Juergen Hahn, professor of biomedical engineering, looks to the blood to find a solution.
Juergen Hahn is the department head of the Department of Biomedical Engineering at Rensselaer Polytechnic Institute in addition to holding an appointment in the Department of Chemical & Biological Engineering. He received his Diploma degree in engineering from RWTH Aachen, Germany, in 1997, and his MS and Ph.D. degrees in chemical engineering from the University of Texas, Austin, in 1998 and 2002, respectively. He was a post-doctoral researcher at the Chair for Process Systems Engineering at RWTH Aachen, Germany, before joining the Department of Chemical Engineering at Texas A&M University, College Station, in 2003 and moving to the Rensselaer Polytechnic Institute in 2012. His research interests include systems biology and process modeling and analysis with over 130 peer-reviewed publications in print. Dr. Hahn is a recipient of a Fulbright scholarship (1995/96), received the Best Referee Award for 2004 from the Journal of Process Control, the CPC 7 Outstanding Contributed Paper Award in 2006, was named Outstanding Reviewer by the journal Automatica in 2005, 2006, 2007, and 2010 CAST Outstanding Young Researcher, and has been elected as an AIMBE fellow in 2013. He served on the IEEE CSS Board of Governors in 2016 and has been a CACHE Trustee since 2014. He is currently serving as associate editor for the journals Control Engineering Practice, Processes, and the Journal of Process Control.
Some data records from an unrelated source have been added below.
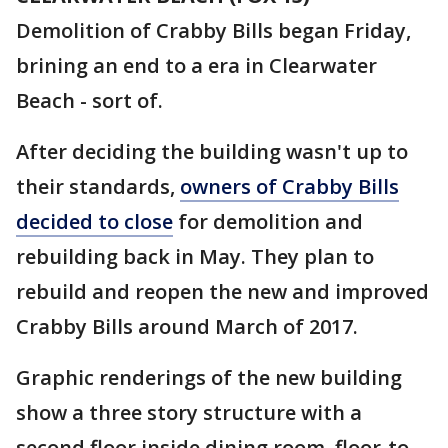
Demolition of Crabby Bills began Friday,
brining an end to a era in Clearwater
Beach - sort of.
After deciding the building wasn't up to
their standards,
owners of Crabby Bills
decided to close
for demolition and
rebuilding back in May. They plan to
rebuild and reopen the new and improved
Crabby Bills around March of 2017.
Graphic renderings of the new building
show a three story structure with a
second floor inside dining room, floor-to-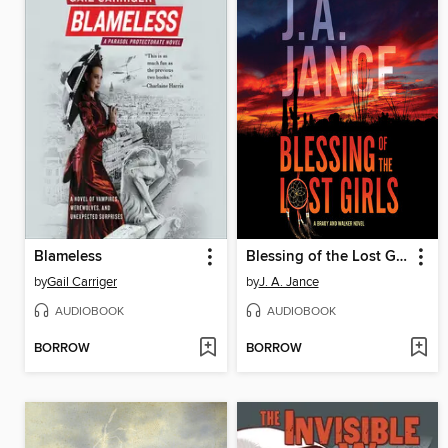
Blameless
Blessing of the Lost Girls
by
Gail Carriger
by
J. A. Jance
AUDIOBOOK
AUDIOBOOK
BORROW
BORROW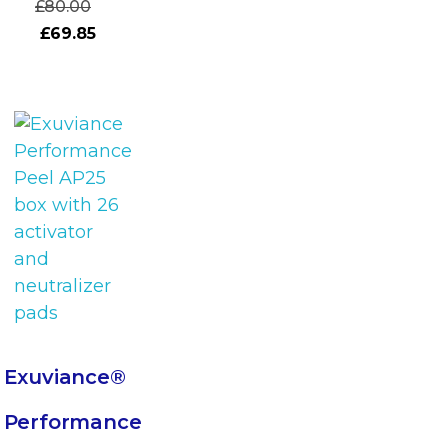
£
80.00
£
69.85
Exuviance®
Performance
Using Big Data To Evaluate Autism Treatments
Autism is estimated to affect 1 in 59 children in the US. While we don’t know the underlying cause of autism, most recent work points towards the interaction of a genetic pre-disposition with environmental factors. Because the underlying cause is not well understood, autism and the severity of autism-related symptoms are diagnosed through observations.
As of now, no medical interventions exist that treat the core symptoms of autism. So there is a tremendous need for the development of medical treatments. However, assessing the effectiveness of medical treatments based only upon observations is challenging for young children, especially if many of them are non-verbal.
We are trying to address those challenges. Our work focuses on analysis of metabolite concentrations found in the blood. While there is no one particular component that is an indicator for autism, we found that the use of a Big Data approach to analyze combinations of measurements can predict if a child has autism. Furthermore, these measurements correlate with certain autism-related behavioral measures.
We have applied this method to assess the effectiveness of treatments by measuring metabolites before and after treatment. We found that effective treatments resulted in metabolite concentrations that are closer to the values found in children without autism, but also that the changes in the metabolites correlate with improvements in autism-related behaviors. We have used this approach on data from three different experimental medical treatments and included a placebo group. We found a good correlation between our prediction of the symptom severity and the ones assessed by observations. We are hopeful that this type of approach can be used as a companion diagnostic for clinical trials which has the potential to speed up drug development.